Dyno Therapeutics describes its product as a platform that uses artificial intelligence to effectively optimize AAV capsids and eliminate naturally occurring limitations in them in order to develop capsids that can be used in a variety of gene therapies. Capsid Map allows you to build a capacious and detailed map that in the blink of an eye allows you to find the desired units from a huge number of newly formed capsids.
To carry out the above operation, highly developed artificial intelligence and machine learning are necessary – so it should not be surprising that the world’s largest medical concerns decide to purchase a Capsid Map product licence in order to use it to modify viruses and apply them in individual medical segments.
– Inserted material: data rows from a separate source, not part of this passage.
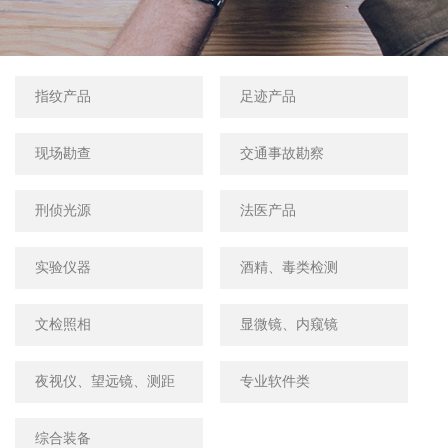
指纹产品
足迹产品
现场勘查
交通事故勘察
刑侦光源
法医产品
实验仪器
酒精、毒类检测
文检照相
显微镜、内窥镜
夜视仪、望远镜、测距
专业软件类
仪
综合装备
In September 2020, Dyno Therapeutics signed a contract with Roche and Spark Therapeutics as research partner. The aim of the cooperation is to produce by Dyno capsids to be used in the future in the treatment of diseases of the central nervous system and the liver. The cooperation will combine the basis of innovative, artificial intelligence developed by Dyno with modern possibilities of gene therapy provided by Roche, which will be responsible for conducting preclinical and clinical research and commercialization of product candidates using the new gene therapy.
When transferring the above transaction and commercialization of technology into EU and Polish law, the legality of this type of technology should be viewed from the perspective of the previously quoted regulations governing the commercialization and marketing of gene therapies specified in the Pharmaceutical Law, European Directive 2001/83/EC and Regulation No. 1394/2007. Therefore, the legality of technological progress depends to a large extent on the legality of the documentation prepared for the effects of such a technology in the form of specific therapy products (i.e. from the perspective of a medicinal product), and not on the admission to the market of the technology as such, for the use of which the pharmaceutical manufacturer, as is apparent from the cited example of Dyno Therapeutics, is granted a licence by a biotechnology company to use such technology for ATMP’s own production.